Antes que Azure pudesse resmungar outro protesto, arranco as
roupas do corpo. Empilho-as atrás de um arbusto e fico de pé
à beira da água, trémula, mas não por causa do frio cortante da
madrugada. Tremo de excitação.
As roupas de Azure caem no chão.
– O Cassian não vai gostar disto – afirma.
Franzo o sobrolho. Como se me importasse o que ele pensa.
Não é meu namorado. Apesar de me ter atacado de surpresa no
dia anterior, durante as Manobras Evasivas de Voo, tentando pegar-me na mão.
– Não estragues isto. Não quero pensar nele agora.
Esta pequena rebelião deve-se, em parte, à minha vontade de
me afastar dele. Cassian. Sempre por perto. Sempre presente.

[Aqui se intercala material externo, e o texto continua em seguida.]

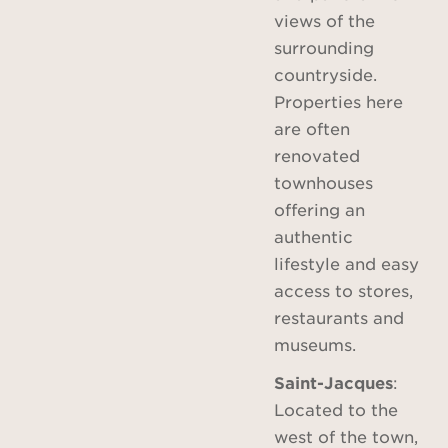
views of the
surrounding
countryside.
Properties here
are often
renovated
townhouses
offering an
authentic
lifestyle and easy
access to stores,
restaurants and
museums.
Saint-Jacques
:
Located to the
west of the town,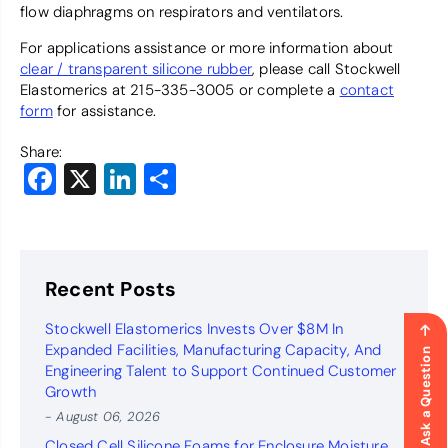
flow diaphragms on respirators and ventilators.
For applications assistance or more information about
clear / transparent silicone rubber
, please call Stockwell
Elastomerics at 215-335-3005 or complete a
contact
form
for assistance.
Share:
Facebook
X
LinkedIn
Share
Recent Posts
Stockwell Elastomerics Invests Over $8M In
Expanded Facilities, Manufacturing Capacity, And
Ask a Question
Engineering Talent to Support Continued Customer
Growth
- August 06, 2026
Closed Cell Silicone Foams for Enclosure Moisture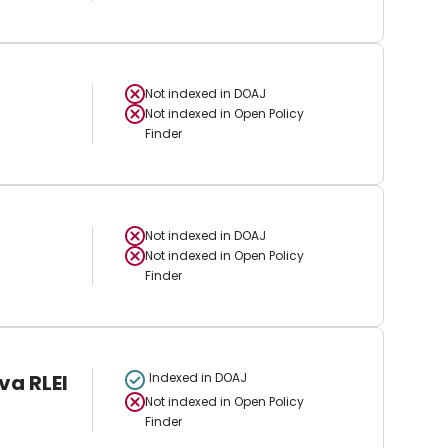
Not indexed in
DOAJ
Not indexed in
Open Policy
Finder
Not indexed in
DOAJ
Not indexed in
Open Policy
Finder
va RLEI
Indexed in DOAJ
Not indexed in
Open Policy
Finder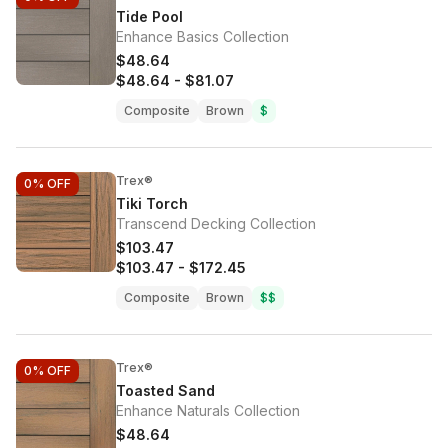
Tide Pool
Enhance Basics Collection
$48.64
$48.64
-
$81.07
Composite
Brown
$
Trex®
0%
OFF
Tiki Torch
Transcend Decking Collection
$103.47
$103.47
-
$172.45
Composite
Brown
$$
Trex®
0%
OFF
Toasted Sand
Enhance Naturals Collection
$48.64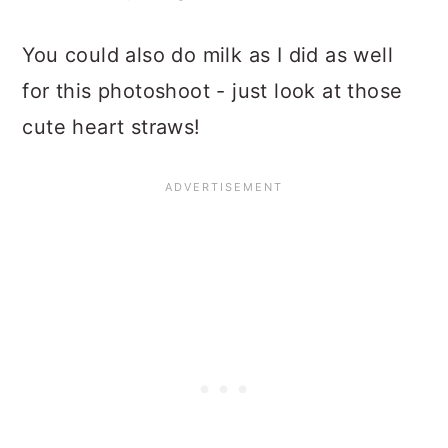
You could also do milk as I did as well
for this photoshoot - just look at those
cute heart straws!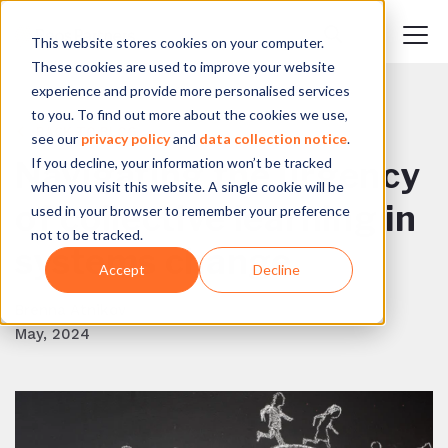
This website stores cookies on your computer.
These cookies are used to improve your website
experience and provide more personalised services
to you. To find out more about the cookies we use,
BACK TO BLOG
see our
privacy policy
and
data collection notice
.
If you decline, your information won’t be tracked
Navigating the urgency
when you visit this website. A single cookie will be
of collective learning in
used in your browser to remember your preference
not to be tracked.
systems change
Accept
Decline
Brenna Atnikov
May, 2024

Observando-me com aqueles olhos escuros. À espera. Tamra pode ficar com ele. Passo muito do meu tempo a desejar que ele
a queira – que o clã o faça escolhê-la em vez de mim. Qualquer
pessoa menos eu. Escapa-se um suspiro dos meus lábios. Detesto
que não me dêem escolha.
Mas ainda falta muito tempo até que esse assunto tenha de estar decidido. Não vou pensar nisso agora.
– Vamos – esvazio a mente e absorvo tudo o que zumbe à minha volta. Os ramos com as suas folhas verde-acinzentadas. Os
pássaros agitando-se à luz da madrugada. Uma neblina húmida
cola-se às minhas canelas. Flicto os dedos dos pés sobre o solo áspero, contando mentalmente o número de seixos por baixo das
plantas dos meus pés. E a pressão do costume começa a instalar-se
no meu peito. A minha aparência humana exterior dissolve-se, desvanece-se, sendo substituída pela minha pele de draki, mais espessa.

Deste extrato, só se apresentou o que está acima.